Overview of the Workflow

We'll follow these main steps:

Train a CatBoost binary classification model in Python.
Export the trained model to standalone C++ code.
Compile the C++ code, including necessary dependencies like the CityHash library.
Invoke the model from a C++ application, applying the sigmoid function to obtain probabilities.

By the end of this tutorial, you'll have a working C++ application that utilizes a CatBoost model trained in Python.

Step 1: Training a CatBoost Binary Classification Model in Python

We'll use the well-known Iris dataset from scikit-learn, adjusting it for binary classification to comply with CatBoost's C++ export limitations.

1.1 Preparing the Dataset

The Iris dataset contains three classes of flowers.
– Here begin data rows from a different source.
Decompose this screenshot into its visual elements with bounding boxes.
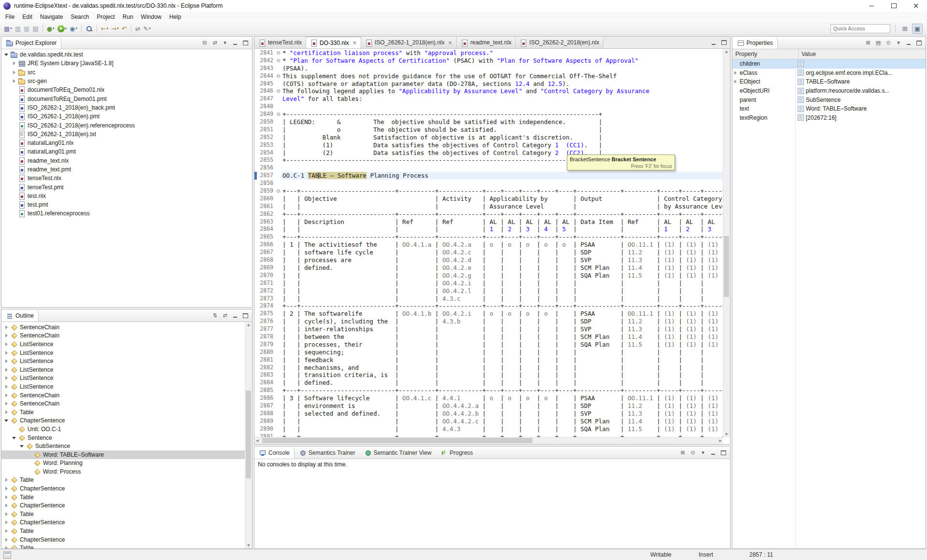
line-number[interactable]: 2879 — [257, 341, 275, 349]
outline-scrollbar[interactable]: ▲ ▼ — [245, 322, 252, 548]
line-number[interactable]: 2856 — [257, 164, 275, 172]
tree-collapsed-icon[interactable] — [3, 374, 10, 383]
editor-text[interactable]: | | defined. | | | | | | | | | | | | | |… — [281, 379, 723, 387]
minimize-icon[interactable] — [709, 38, 718, 47]
editor-text[interactable]: | | | | OO.4.2.l | | | | | | | | | | | |… — [281, 287, 723, 295]
fold-collapse-icon[interactable]: ⊖ — [275, 187, 281, 195]
console-tab-semantic-trainer-view[interactable]: Semantic Trainer View — [360, 447, 436, 459]
fold-collapse-icon[interactable]: ⊖ — [275, 87, 281, 95]
open-console-icon[interactable]: ⊞ — [678, 448, 687, 457]
external-tools-icon[interactable]: ◉▾ — [69, 23, 78, 34]
tree-collapsed-icon[interactable] — [3, 408, 10, 417]
maximize-icon[interactable] — [914, 39, 923, 47]
quick-access-input[interactable] — [830, 24, 890, 33]
line-number[interactable]: 2876 — [257, 318, 275, 325]
tree-item[interactable]: test.nlx — [1, 192, 252, 200]
properties-tab[interactable]: Properties — [732, 37, 778, 49]
editor-vertical-scrollbar[interactable]: ▲ ▼ — [723, 49, 730, 437]
view-menu-icon[interactable]: ▾ — [699, 448, 707, 457]
notifications-icon[interactable] — [3, 551, 11, 559]
scroll-up-icon[interactable]: ▲ — [247, 323, 250, 327]
tree-item[interactable]: ListSentence — [1, 365, 252, 374]
minimize-icon[interactable] — [709, 448, 717, 457]
line-number[interactable]: 2846 — [257, 87, 275, 95]
line-number[interactable]: 2869 — [257, 264, 275, 272]
tree-collapsed-icon[interactable] — [3, 349, 10, 357]
tree-item[interactable]: ChapterSentence — [1, 535, 252, 544]
tree-item[interactable]: tenseTest.pmt — [1, 182, 252, 191]
menu-navigate[interactable]: Navigate — [36, 12, 67, 22]
editor-text[interactable]: | Blank Satisfaction of objective is at … — [281, 134, 723, 141]
editor-text[interactable] — [281, 180, 723, 187]
back-icon[interactable]: ←▾ — [100, 23, 109, 34]
line-number[interactable]: 2842 — [257, 57, 275, 65]
editor-text[interactable]: (COTS) software or adaptation parameter … — [281, 80, 723, 88]
fold-collapse-icon[interactable]: ⊖ — [275, 49, 281, 57]
line-number[interactable]: 2843 — [257, 65, 275, 72]
line-number[interactable]: 2845 — [257, 80, 275, 88]
line-number[interactable]: 2877 — [257, 325, 275, 333]
line-number[interactable]: 2890 — [257, 425, 275, 433]
tree-item[interactable]: Table — [1, 476, 252, 485]
minimize-icon[interactable] — [904, 39, 913, 47]
menu-edit[interactable]: Edit — [18, 12, 36, 22]
editor-text[interactable]: +---+--------------------------+--------… — [281, 187, 723, 195]
tree-collapsed-icon[interactable] — [3, 340, 10, 349]
line-number[interactable]: 2873 — [257, 295, 275, 303]
view-menu-icon[interactable]: ▾ — [221, 39, 229, 47]
scrollbar-thumb[interactable] — [246, 391, 251, 478]
editor-tab[interactable]: DO-330.nlx× — [306, 37, 361, 48]
line-number[interactable]: 2847 — [257, 95, 275, 103]
line-number[interactable]: 2860 — [257, 195, 275, 203]
editor-text[interactable]: The following legend applies to "Applica… — [281, 87, 723, 95]
editor-text[interactable]: +---------------------------------------… — [281, 111, 723, 118]
console-tab-console[interactable]: Console — [254, 447, 295, 459]
tree-collapsed-icon[interactable] — [3, 382, 10, 391]
column-divider[interactable] — [795, 59, 796, 548]
tree-item[interactable]: test.pmt — [1, 200, 252, 209]
line-number[interactable]: 2864 — [257, 225, 275, 233]
editor-tab[interactable]: readme_text.nlx — [457, 37, 516, 48]
print-icon[interactable]: ▤ — [31, 23, 39, 34]
editor-text[interactable]: | | defined. | | OO.4.2.e | | | | | | SC… — [281, 264, 723, 272]
editor-text[interactable]: | 1 | The activitiesof the | OO.4.1.a | … — [281, 241, 723, 249]
save-all-icon[interactable]: ▦ — [23, 23, 30, 34]
property-row[interactable]: eObjectURIplatform:/resource/de.validas.… — [732, 86, 926, 96]
line-number[interactable]: 2841 — [257, 49, 275, 57]
property-row[interactable]: EObjectTABLE–Software — [732, 77, 926, 86]
console-tab-progress[interactable]: Progress — [436, 447, 478, 459]
tree-item[interactable]: Sentence — [1, 434, 252, 442]
editor-text[interactable]: | | software life cycle | | OO.4.2.c | |… — [281, 249, 723, 256]
property-row[interactable]: parentSubSentence — [732, 95, 926, 104]
line-number[interactable]: 2887 — [257, 402, 275, 410]
tree-expanded-icon[interactable] — [18, 442, 26, 450]
tree-item[interactable]: documentToREq_Demo01.nlx — [1, 85, 252, 94]
tree-item[interactable]: src-gen — [1, 77, 252, 85]
tree-expanded-icon[interactable] — [3, 50, 10, 59]
tree-collapsed-icon[interactable] — [3, 544, 10, 548]
tree-item[interactable]: Word: Process — [1, 467, 252, 476]
line-number[interactable]: 2865 — [257, 233, 275, 241]
line-number[interactable]: 2881 — [257, 356, 275, 364]
editor-text[interactable]: | o The objective should be satisfied. | — [281, 126, 723, 134]
tree-item[interactable]: SubSentence — [1, 442, 252, 450]
editor-text[interactable]: | | | | 4.3.c | | | | | | | | | | | | | — [281, 295, 723, 303]
editor-text[interactable]: | | | | OO.4.2.i | | | | | | | | | | | |… — [281, 280, 723, 287]
tree-collapsed-icon[interactable] — [732, 77, 740, 86]
mark-occurrences-icon[interactable]: ✎▾ — [142, 23, 152, 34]
tree-item[interactable]: ListSentence — [1, 340, 252, 349]
tree-collapsed-icon[interactable] — [3, 535, 10, 544]
menu-window[interactable]: Window — [137, 12, 166, 22]
maximize-icon[interactable] — [719, 448, 728, 457]
line-number[interactable]: 2889 — [257, 418, 275, 425]
close-tab-icon[interactable]: × — [448, 40, 452, 46]
line-number[interactable]: 2857 — [257, 172, 275, 180]
tree-collapsed-icon[interactable] — [3, 357, 10, 365]
line-number[interactable]: 2851 — [257, 126, 275, 134]
tree-expanded-icon[interactable] — [11, 434, 18, 442]
editor-text[interactable]: +---+--------------------------+--------… — [281, 387, 723, 394]
line-number[interactable]: 2859 — [257, 187, 275, 195]
tree-item[interactable]: readme_text.pmt — [1, 165, 252, 174]
link-with-editor-icon[interactable]: ⇄ — [211, 39, 219, 47]
tree-item[interactable]: test01.referenceprocess — [1, 209, 252, 218]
We'll filter the dataset to include only two classes for binary classification.

# train_catboost_model.py

from catboost import CatBoostClassifier, Pool
from sklearn.datasets import load_iris
from sklearn.model_selection import train_test_split
import numpy as np

# Load the Iris dataset
iris = load_iris()
X = iris.data
y = iris.target

# Filter to include only two classes (e.g., class 0 and class 1)
binary_indices = np.where(y != 2)
X = X[binary_indices]
y = y[binary_indices]

1.2 Splitting the Data

We split the data into training and validation sets to evaluate the model's performance.

# Split the data into training and validation sets
X_train, X_val, y_train, y_val = train_test_split(
    X, y, test_size=0.2, random_state=42
)

1.3 Creating CatBoost Pool Objects

CatBoost uses Pool objects to handle datasets efficiently

# Create Pool objects for CatBoost
train_pool = Pool(X_train, y_train)
val_pool = Pool(X_val, y_val)

1.4 Training the CatBoost Model

We initialize and train the CatBoost classifier with appropriate parameters.

# Initialize the CatBoostClassifier
model = CatBoostClassifier(
    iterations=100,
    learning_rate=0.1,
    depth=6,
    loss_function='Logloss',  # For binary classification
    verbose=False
)

# Train the model
model.fit(train_pool, eval_set=val_pool)

1.5 Evaluating the Model (Optional)

It's good practice to evaluate the model's performance

# Make predictions on the validation set
y_pred_proba = model.predict_proba(X_val)[:, 1]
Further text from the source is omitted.